Some countries are still feeling the impact of the 2004 epidemic, particularly the Sudan, which went from zero to 112 cases in the last 9 months. The Sudan outbreak, which is a result of the spread of poliovirus originating in Nigeria, now threatens the polio-free Horn of Africa, the Democratic Republic of Congo, and the Gulf region as evinced by a recent case in Saudi Arabia. Authorities in the Sudan carried out an emergency campaign this week, which kicked off immediately after the signing of the North-South peace agreement.
Following resumption of polio immunization in Nigeria’s Kano state in mid-2004, Africa held the world’s largest series of immunization activities, synchronized across 23 African countries, reaching 80 million children. These campaigns have begun to rein in the epidemic. In northern Nigeria, independent monitoring shows that nearly 75 per cent of children were vaccinated against polio, the highest numbers ever for the area.
Côte d'Ivoire and the Sudan, as well as Burkina Faso, the Central African Republic and Chad now have re-established poliovirus transmission, meaning the virus has been circulating among the population for more than six months. Representatives of each of these countries attended the meeting in Geneva, together with Egypt, Nigeria and Niger.

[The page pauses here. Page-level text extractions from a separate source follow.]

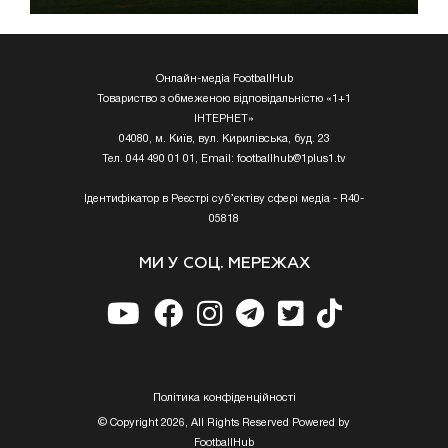
Онлайн-медіа FootballHub
Товариство з обмеженою відповідальністю «1+1
ІНТЕРНЕТ»
04080, м. Київ, вул. Кирилівська, буд. 23
Тел. 044 490 01 01, Email:
footballhub@1plus1.tv
Ідентифікатор в Реєстрі суб’єктіву сфері медіа - R40-
05818
МИ У СОЦ. МЕРЕЖАХ
Полiтика конфiденцiйностi
© Copyright 2026, All Rights Reserved Powered by
FootballHub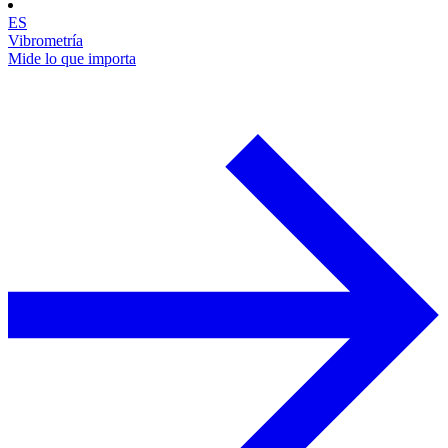
ES
Vibrometría
Mide lo que importa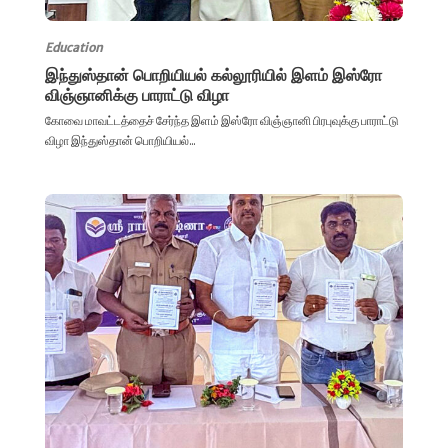
Education
இந்துஸ்தான் பொறியியல் கல்லூரியில் இளம் இஸ்ரோ
விஞ்ஞானிக்கு பாராட்டு விழா
கோவை மாவட்டத்தைச் சேர்ந்த இளம் இஸ்ரோ விஞ்ஞானி பிரபுவுக்கு பாராட்டு
விழா இந்துஸ்தான் பொறியியல்...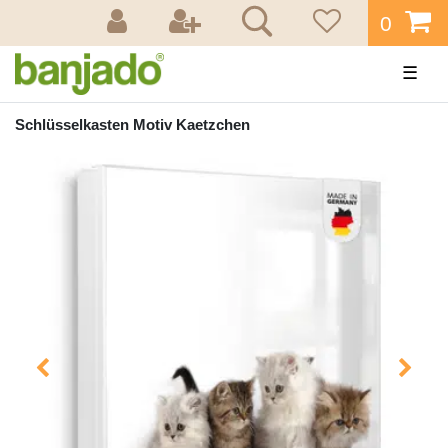
0
☰
Schlüsselkasten Motiv Kaetzchen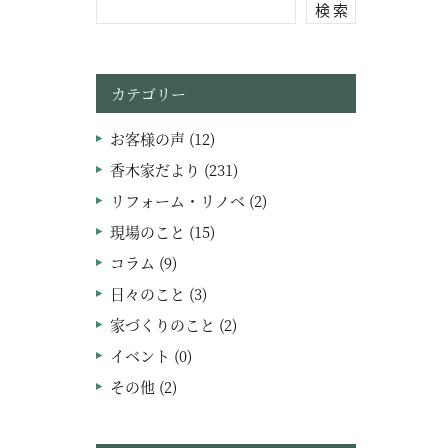
検 索
カテゴリー
お客様の声 (12)
香木家だより (231)
リフォーム・リノベ (2)
現場のこと (15)
コラム (9)
日々のこと (3)
家づくりのこと (2)
イベント (0)
その他 (2)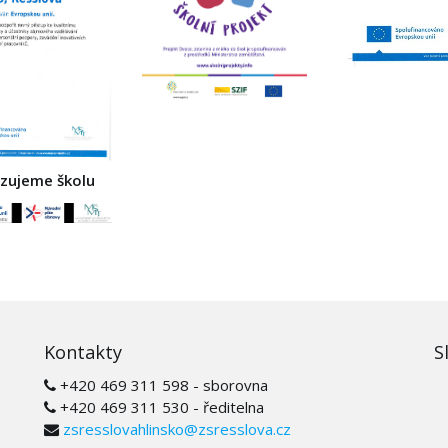
izujeme školu
Kontakty
S
+420 469 311 598 - sborovna
+420 469 311 530 - ředitelna
zsresslovahlinsko@zsresslova.cz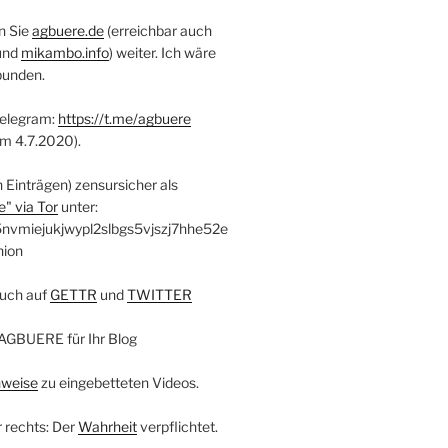
n Sie
agbuere.de
(erreichbar auch
und
mikambo.info
) weiter. Ich wäre
bunden.
Telegram:
https://t.me/agbuere
em 4.7.2020).
n Einträgen) zensursicher als
" via Tor
unter:
nvmiejukjwypl2slbgs5vjszj7hhe52e
nion
uch auf
GETTR
und
TWITTER
AGBUERE für Ihr Blog
nweise
zu eingebetteten Videos.
r rechts: Der
Wahrheit
verpflichtet.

Despite the setbacks, all the evidence looks promising for stopping polio transmission this year, the Ministers stressed. Similar mass campaigns previously stopped polio in nearly all countries across the region. Progress in Egypt eliminated all but one type of poliovirus, paving the way for the introduction of a new vaccine there that targets the single remaining type.
All the year’s activities will be lead by the African Union. At the upcoming African Union summit in Abuja (29-30 January) the continent’s heads of state are expected to announce a similar ramp-up of action and to vow to increase independent monitoring of immunization activities to ensure quality coverage.
The meeting in Geneva today was the one-year follow-up to the Geneva Declaration on the Eradication of Poliomyelitis, a 2004 pledge by polio-endemic countries to intensify their activities towards eradication. The 16-year Global Polio Eradication Initiative, a public-private partnership, has reduced the incidence of polio across the world by 99% since 1988. Endemic countries in Asia - Afghanistan, India and Pakistan - will examine their progress in a February meeting.
The Global Polio Eradication Initiative is spearheaded by WHO, Rotary International, the US Centers for Disease Control and Prevention and UNICEF. The polio eradication coalition includes governments of countries affected by polio; private foundations (e.g. United Nations Foundation, Bill & Melinda Gates Foundation); development banks (e.g. the World Bank); donor governments (e.g. Australia, Austria, Belgium, Canada, Denmark, Finland, Germany, Ireland, Italy, Japan, Luxembourg, the Netherlands, New Zealand, Norway, Russia, the United Kingdom and the United States of America); the European Commission; humanitarian and nongovernmental organizations (e.g. the International Red Cross and Red Crescent societies) and corporate partners (e.g. Sanofi Pasteur, De Beers).